Whether you spell it crape or crepe (keep in mind that the Crape Myrtle Society of America uses the "a"), or play it safe with the universal Latin name Lagerstroemia, the versatile shrubs and trees are sturdy backbone plants that provide both lush summer flowers and striking winter texture; many have intense orange, yellow, or red fall colors as well.
What makes crape myrtles so irresistible are the spectacular late spring, summer and fall flowers. The super frilly, crepe-like individual flowers of white, pink, lavender or deep red — and even some bi-colors — are arranged at the ends of twigs in either small loose clusters or tight, heavy football-size panicles, and appear all season on new growth.
After flowers fall, small round seedballs form, which can be left on or cut off to stimulate a strong flush of new flowering growth.
While there are a handful of insect pests that feed on crape myrtle, the plant itself is very resilient and generally blooms unfazed by this annoyance.

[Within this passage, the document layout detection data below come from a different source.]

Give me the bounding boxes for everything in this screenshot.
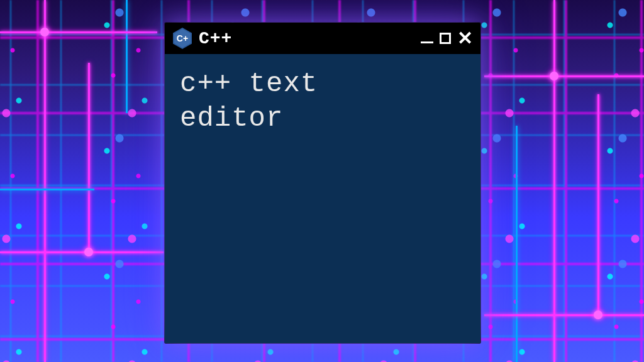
close-button[interactable]: ✕: [457, 29, 473, 48]
editor-area[interactable]: c++ text editor: [165, 54, 480, 343]
window-title: C++: [199, 29, 414, 48]
editor-window: C+ C++ ✕ c++ text editor: [165, 23, 480, 343]
minimize-icon: [421, 41, 433, 43]
editor-content: c++ text editor: [180, 67, 465, 136]
app-icon-label: C+: [177, 33, 188, 43]
cpp-hexagon-icon: C+: [172, 27, 192, 50]
maximize-button[interactable]: [440, 33, 451, 44]
minimize-button[interactable]: [421, 34, 433, 43]
close-icon: ✕: [457, 29, 473, 48]
titlebar[interactable]: C+ C++ ✕: [165, 23, 480, 54]
window-controls: ✕: [421, 29, 473, 48]
maximize-icon: [440, 33, 451, 44]
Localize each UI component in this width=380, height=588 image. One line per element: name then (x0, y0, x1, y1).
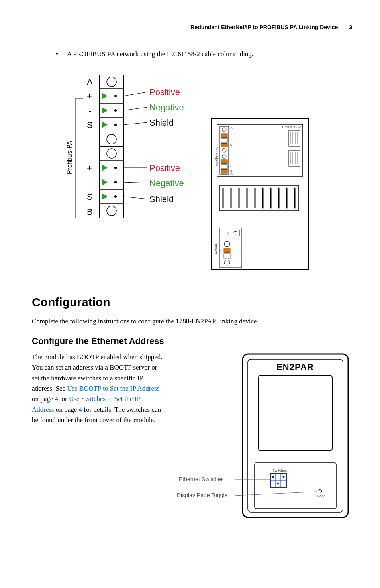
svg-marker-13 (102, 107, 108, 114)
p1d: on page (54, 406, 79, 413)
svg-rect-42 (221, 138, 227, 142)
configure-ethernet-paragraph: The module has BOOTP enabled when shippe… (32, 352, 163, 425)
svg-rect-43 (221, 143, 227, 147)
svg-line-32 (123, 107, 147, 110)
svg-rect-73 (231, 230, 240, 236)
module-s-1: s (230, 143, 232, 147)
svg-line-92 (235, 492, 317, 496)
svg-marker-26 (102, 165, 108, 171)
svg-point-19 (107, 149, 116, 158)
svg-rect-76 (224, 248, 230, 253)
configure-ethernet-heading: Configure the Ethernet Address (32, 336, 352, 346)
module-minus-2: - (230, 164, 231, 168)
module-power-s: s (227, 231, 229, 235)
svg-point-78 (224, 260, 230, 265)
svg-rect-81 (259, 375, 332, 451)
profibus-pa-label: Profibus-PA (66, 140, 73, 174)
svg-point-45 (222, 155, 226, 159)
bullet-marker: • (56, 49, 67, 59)
svg-rect-77 (224, 254, 230, 258)
svg-line-33 (123, 122, 147, 125)
svg-marker-28 (102, 193, 108, 200)
module-power-plus: + (219, 249, 221, 253)
svg-line-31 (123, 92, 147, 96)
p1c: , or (58, 395, 69, 403)
svg-point-88 (277, 482, 279, 484)
svg-rect-47 (221, 165, 227, 169)
callout-display-page-toggle: Display Page Toggle (177, 492, 228, 498)
en2par-front-figure: EN2PAR Switches Page E (177, 352, 352, 523)
configuration-heading: Configuration (32, 295, 352, 309)
svg-point-23 (114, 167, 117, 169)
module-a: A (230, 126, 233, 130)
svg-point-75 (224, 241, 230, 247)
block-a-label: A (87, 77, 93, 87)
shield-label-a: Shield (149, 118, 174, 128)
block-a-minus: - (88, 106, 91, 116)
positive-label-a: Positive (149, 87, 180, 97)
block-b-minus: - (88, 177, 91, 187)
block-b-plus: + (87, 163, 92, 173)
svg-point-16 (107, 134, 116, 144)
page-header: Redundant EtherNet/IP to PROFIBUS PA Lin… (32, 24, 352, 33)
device-title: EN2PAR (276, 362, 314, 372)
svg-point-87 (272, 476, 274, 478)
svg-point-9 (114, 95, 117, 97)
block-b-label: B (87, 207, 93, 217)
svg-point-5 (107, 77, 116, 87)
svg-line-36 (123, 197, 147, 199)
wiring-diagram: Profibus-PA (64, 75, 311, 270)
bullet-text: A PROFIBUS PA network using the IEC61158… (67, 49, 253, 59)
page-ref-1[interactable]: 4 (55, 395, 59, 403)
block-a-s: S (87, 120, 93, 130)
svg-point-25 (114, 195, 117, 198)
svg-rect-80 (248, 359, 343, 512)
svg-line-35 (123, 182, 147, 183)
module-plus-2: + (230, 159, 232, 163)
svg-point-89 (283, 476, 285, 478)
svg-point-90 (319, 489, 322, 492)
svg-rect-46 (221, 160, 227, 164)
positive-label-b: Positive (149, 163, 180, 173)
svg-rect-82 (255, 463, 336, 509)
block-b-s: S (87, 192, 93, 202)
negative-label-b: Negative (149, 178, 184, 188)
module-minus-1: - (230, 138, 231, 142)
module-eth-label: EtherNet/IP (282, 125, 301, 129)
svg-point-24 (114, 181, 117, 183)
negative-label-a: Negative (149, 102, 184, 112)
svg-point-74 (234, 231, 237, 234)
svg-rect-49 (289, 130, 300, 146)
svg-point-40 (222, 128, 226, 132)
module-power-side: Power (214, 244, 218, 254)
header-title: Redundant EtherNet/IP to PROFIBUS PA Lin… (190, 24, 338, 30)
configuration-intro: Complete the following instructions to c… (32, 316, 352, 326)
svg-rect-48 (221, 169, 227, 173)
callout-ethernet-switches: Ethernet Switches (179, 476, 224, 482)
svg-point-30 (107, 206, 116, 216)
page-toggle-label: Page (317, 494, 325, 498)
svg-point-44 (222, 148, 226, 152)
svg-rect-41 (221, 134, 227, 138)
svg-marker-14 (102, 122, 108, 128)
p1b: on page (32, 395, 55, 403)
module-power-minus: - (220, 254, 221, 258)
bullet-item: • A PROFIBUS PA network using the IEC611… (56, 49, 352, 59)
link-use-bootp[interactable]: Use BOOTP to Set the IP Address (67, 385, 159, 392)
svg-rect-55 (289, 150, 300, 166)
page-ref-2[interactable]: 4 (79, 406, 82, 413)
module-b: B (230, 172, 233, 176)
shield-label-b: Shield (149, 194, 174, 204)
switches-label: Switches (272, 468, 287, 472)
svg-point-11 (114, 124, 117, 126)
svg-point-10 (114, 109, 117, 112)
module-pa-side: Profibus-PA (215, 147, 219, 166)
module-plus-1: + (230, 133, 232, 137)
svg-marker-12 (102, 93, 108, 99)
block-a-plus: + (87, 91, 92, 101)
svg-marker-27 (102, 179, 108, 185)
header-page-number: 3 (349, 24, 352, 30)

Overall they are quite simple to grow and very rewarding with color, shade and architecture for the landscape.
As time goes by and newer, more cold-hardy varieties become available, they will continue to spread into cooler zones. If you are considering adding a crape myrtle to your landscape, it is important to understand how to make a good buying decision.
Planting Crape Myrtle
All crape myrtles are sun lovers, generally cold hardy in Zones 7-10, although there are some that will work in Zone 6 as well. They are extremely heat-tolerant and quite drought-tolerant once established.
Plant them in full sun, amending the soil with soil conditioner to provide a moist and well drained situation that will allow for quick root expansion during the establishment period. A starter fertilizer will help as well. Water deeply once or twice a week during hot weather through the first growing season.
Crape Myrtle Pruning
Severe yearly pruning can create gnarly, knuckle-like scars over time. This may be fine when the tree is clothed in foliage but does nothing for the winter landscape. To avoid pruning too often, choose a suitably sized variety to add to your landscape.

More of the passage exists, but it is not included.